For the entries below, print exactly the lines between the line holding "Организационная информация" and the line holding "Сибирский кедр", inclusive, and nothing else.

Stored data

==================================================

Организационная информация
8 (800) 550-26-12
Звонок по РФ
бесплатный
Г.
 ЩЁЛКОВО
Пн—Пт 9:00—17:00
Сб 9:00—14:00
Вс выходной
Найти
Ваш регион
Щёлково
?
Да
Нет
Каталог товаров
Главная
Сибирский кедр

==================================================

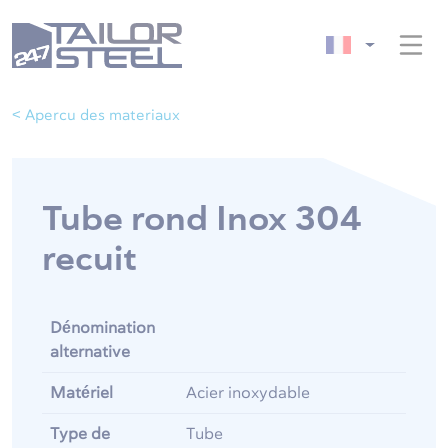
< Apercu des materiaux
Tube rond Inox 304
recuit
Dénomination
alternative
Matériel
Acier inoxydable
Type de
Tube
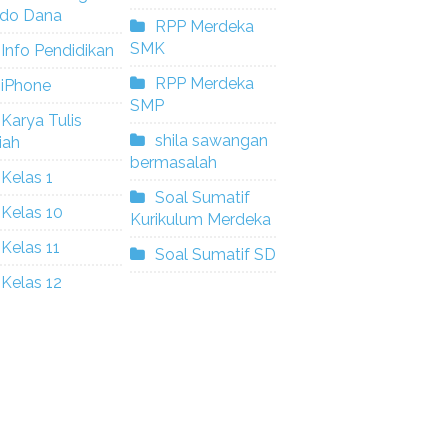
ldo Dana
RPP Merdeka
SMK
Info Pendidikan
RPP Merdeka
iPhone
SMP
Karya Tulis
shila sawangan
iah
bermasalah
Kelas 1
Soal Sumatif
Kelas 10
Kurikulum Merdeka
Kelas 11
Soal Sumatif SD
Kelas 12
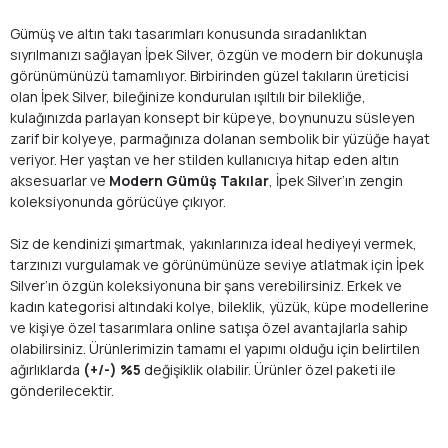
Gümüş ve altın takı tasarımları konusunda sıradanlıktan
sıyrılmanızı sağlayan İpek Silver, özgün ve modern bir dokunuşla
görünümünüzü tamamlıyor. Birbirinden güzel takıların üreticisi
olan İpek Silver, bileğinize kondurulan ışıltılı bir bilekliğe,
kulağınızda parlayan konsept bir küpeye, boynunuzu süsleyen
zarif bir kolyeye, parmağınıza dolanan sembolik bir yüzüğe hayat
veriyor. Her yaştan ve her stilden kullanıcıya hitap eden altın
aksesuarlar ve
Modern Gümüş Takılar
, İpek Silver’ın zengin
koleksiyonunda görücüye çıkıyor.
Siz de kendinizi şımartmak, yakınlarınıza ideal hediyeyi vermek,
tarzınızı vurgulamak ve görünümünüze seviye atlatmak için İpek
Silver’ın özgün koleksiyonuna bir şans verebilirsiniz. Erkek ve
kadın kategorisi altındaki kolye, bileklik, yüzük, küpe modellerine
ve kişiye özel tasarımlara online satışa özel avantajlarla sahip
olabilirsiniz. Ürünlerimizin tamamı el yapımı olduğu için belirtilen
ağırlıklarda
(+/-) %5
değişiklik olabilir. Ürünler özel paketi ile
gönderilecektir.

==================================================

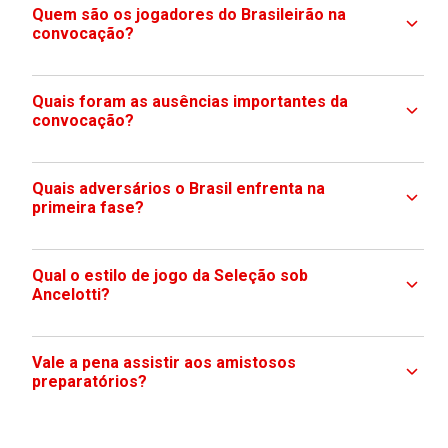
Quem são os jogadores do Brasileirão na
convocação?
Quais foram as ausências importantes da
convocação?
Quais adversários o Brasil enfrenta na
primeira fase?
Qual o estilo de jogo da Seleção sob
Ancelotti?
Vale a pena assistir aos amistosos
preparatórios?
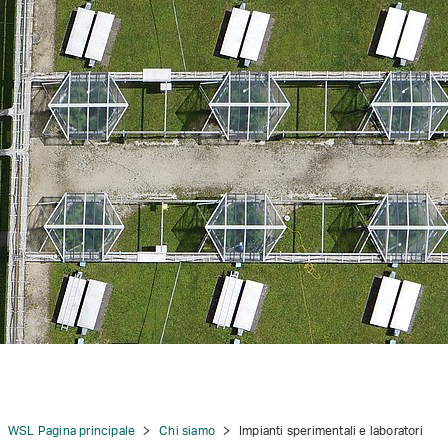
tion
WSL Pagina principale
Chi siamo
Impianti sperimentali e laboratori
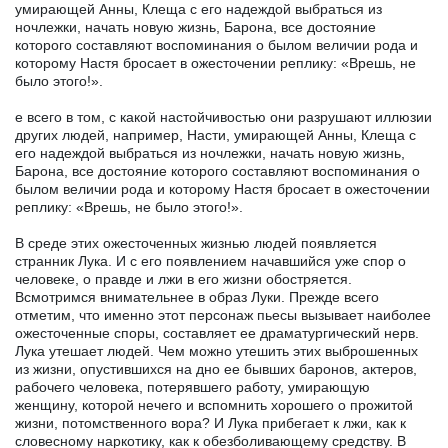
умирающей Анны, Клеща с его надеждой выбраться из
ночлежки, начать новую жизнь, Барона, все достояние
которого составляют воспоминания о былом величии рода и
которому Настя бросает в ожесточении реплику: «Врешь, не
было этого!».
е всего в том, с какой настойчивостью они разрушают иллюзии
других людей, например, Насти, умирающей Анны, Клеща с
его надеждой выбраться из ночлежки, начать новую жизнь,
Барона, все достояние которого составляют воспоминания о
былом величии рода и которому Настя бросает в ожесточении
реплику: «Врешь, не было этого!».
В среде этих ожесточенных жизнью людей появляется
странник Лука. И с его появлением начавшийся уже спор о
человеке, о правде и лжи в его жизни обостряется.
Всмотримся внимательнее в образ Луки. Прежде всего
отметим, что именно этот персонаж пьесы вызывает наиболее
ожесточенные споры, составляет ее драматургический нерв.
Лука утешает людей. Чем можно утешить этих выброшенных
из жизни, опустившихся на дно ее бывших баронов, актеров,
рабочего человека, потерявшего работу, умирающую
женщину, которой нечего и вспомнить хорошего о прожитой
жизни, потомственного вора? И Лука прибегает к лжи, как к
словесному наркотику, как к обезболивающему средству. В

==================================================

■ Result
Организационная информация
8 (800) 550-26-12
Звонок по РФ
бесплатный
Г.
 ЩЁЛКОВО
Пн—Пт 9:00—17:00
Сб 9:00—14:00
Вс выходной
Найти
Ваш регион
Щёлково
?
Да
Нет
Каталог товаров
Главная
Сибирский кедр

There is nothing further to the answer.